During that time, Intertox was accused of removing mentions of perchlorate’s toxic health effects from a scientific article before it appeared in a national journal, as well as setting up scientific panel discussions purporting to be unbiased but stacked with industry scientists.

"They were very nasty, very disingenuous and always manipulating the public dialogue and awareness of the harms of perchlorate in what we thought was a very devious way," said Jennifer Sass, a senior scientist for toxics at the Natural Resources Defense Council.

The firm has also been criticized for unscientific work on lead in Seattle Public Schools’ drinking water and mercury emissions from a proposed North Carolina cement plant.

Intertox CEO Richard Pleus denied that his company had committed any wrongdoing and blamed the journal, Environmental Health Perspectives, for any confusion.

He said that his staff had reviewed a draft entry to the journal about perchlorate and "corrected errors" and "added missing relevant information," including about the firm’s clients, but that "it was at the discretion of the journal editor to use the edits provided by Intertox."

"The issues that have been raised about Intertox’s participation in the review of the news article are, fundamentally, issues about EHP‘s policy," he said, noting that the journal later changed its policies to be more transparent.

‘Women need to know’

After Choy’s blog post about Thinx was posted, Joanna Griffiths, CEO of competing Knix, started a petition on asking the Consumer Product Safety Commission to step in.

She said the Thinx story "brought light to a much larger issue: There are no consumer safety regulations within our industry."

Women’s health advocates say that’s true, and that the Thinx saga is indicative of a lack of transparency in feminine hygiene products generally.

Sharra Vostral, an expert on menstrual hygiene technology and a professor at Purdue University, said she believes society doesn’t directly address the safety of vaginal products because they are often considered taboo.

"Menstruation is always considered a dirty problem, something to hide, so we don’t talk about it," she said.

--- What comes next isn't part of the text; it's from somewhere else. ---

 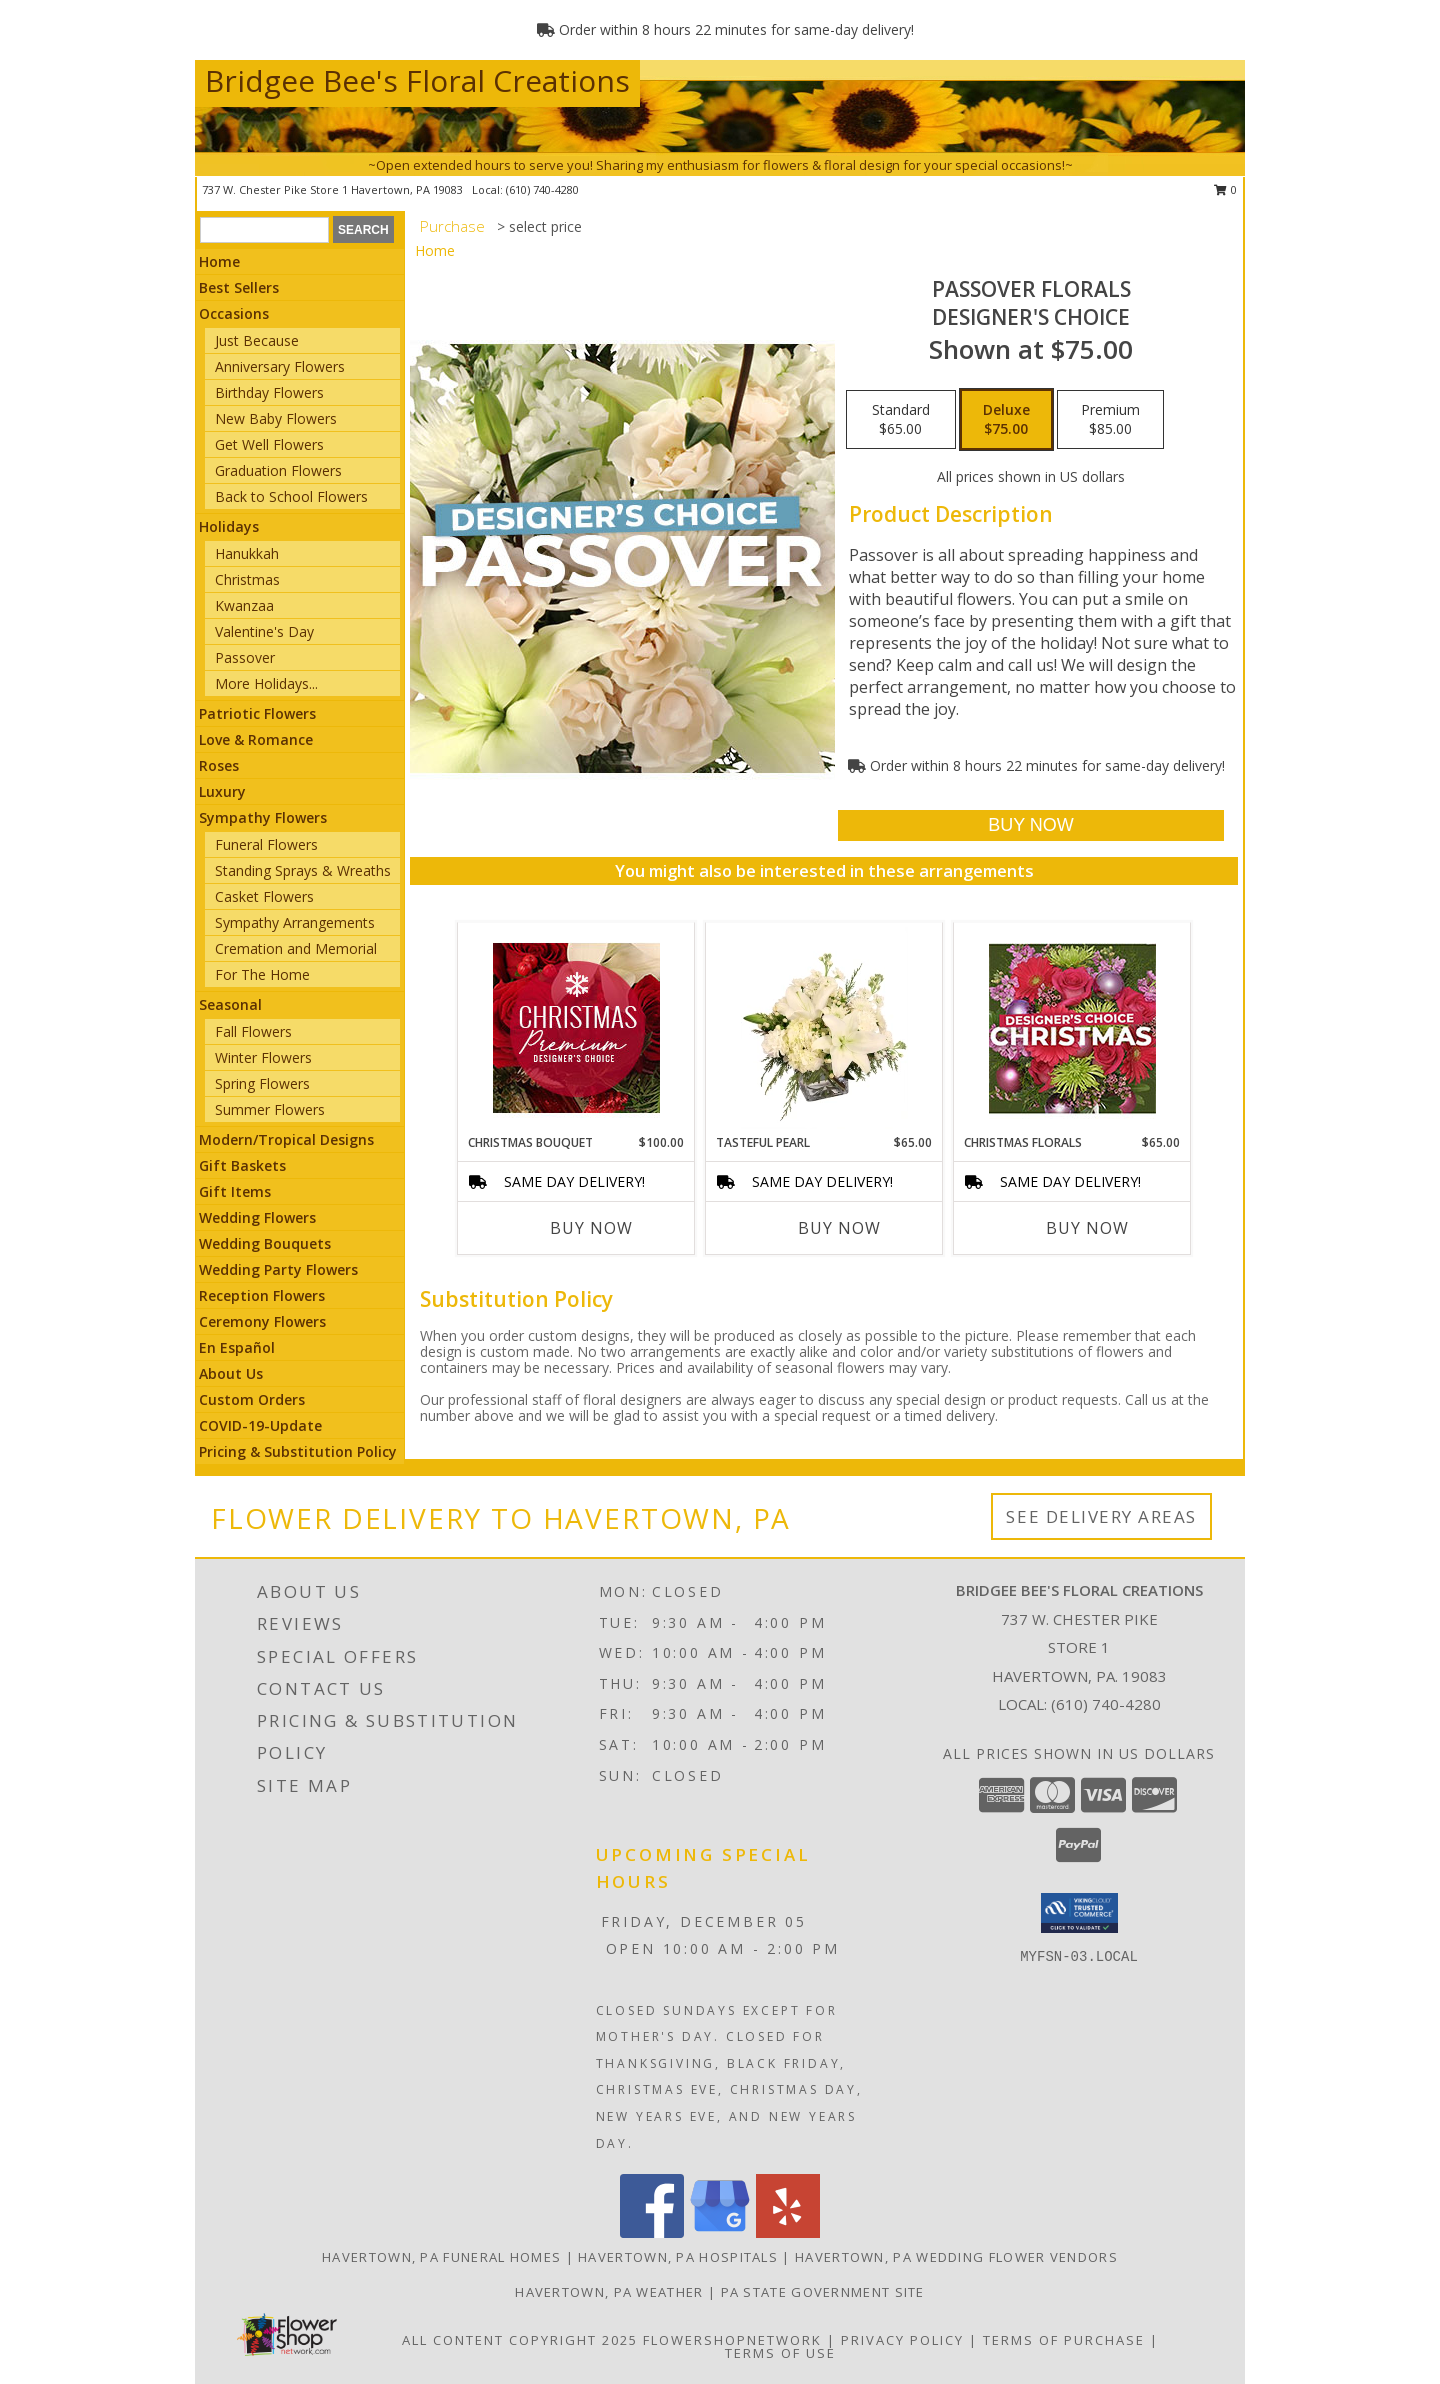 What do you see at coordinates (1006, 420) in the screenshot?
I see `[Select pricing $75.00 for deluxe Designer's Choice]` at bounding box center [1006, 420].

Alexandra Gorman Scranton.
Photo credit: Scranton/LinkedIn
Alexandra Gorman Scranton. | Scranton/LinkedIn

Scranton agreed and noted that the surface cleaner Lysol was once marketed as a vaginal douching product during the mid-1900s.

"Of course the PFAS were unexpected, but there were all sorts of products where we are applying chemicals to vaginal tissues and we don’t understand what they are made of," she said. "The whole industry has not approached this from the perspective of ‘We need gentle products for this sensitive area.’ It’s always ‘We need harsh products to clean out this terrible area we don’t understand.’"

Toxins in sanitary products can be especially concerning due to the limited research on how vaginal tissue absorbs chemicals, and whether that could have different impacts than chemicals absorbed through skin.

That lack of information has had devastating consequences in the past — it took decades for manufacturers to acknowledge that the presence of asbestos in talcum powders, used to control vaginal odor, could cause ovarian cancer.

"There is still very much an attitude of not knowing and purposely not knowing what damage can be done by trace chemicals," Vostral said.

Scranton’s group, Women’s Voices for the Earth, successfully pushed Procter & Gamble and Kimberly-Clark in 2015 to disclose ingredients in their tampon and pads brands like Always, Tampax and Kotex.

Now they are supporting a bill from Rep. Grace Meng (D-N.Y.) to require disclosure for all feminine hygiene products — including menstrual underwear.

"Women need to know what we are getting exposed to," Scranton said.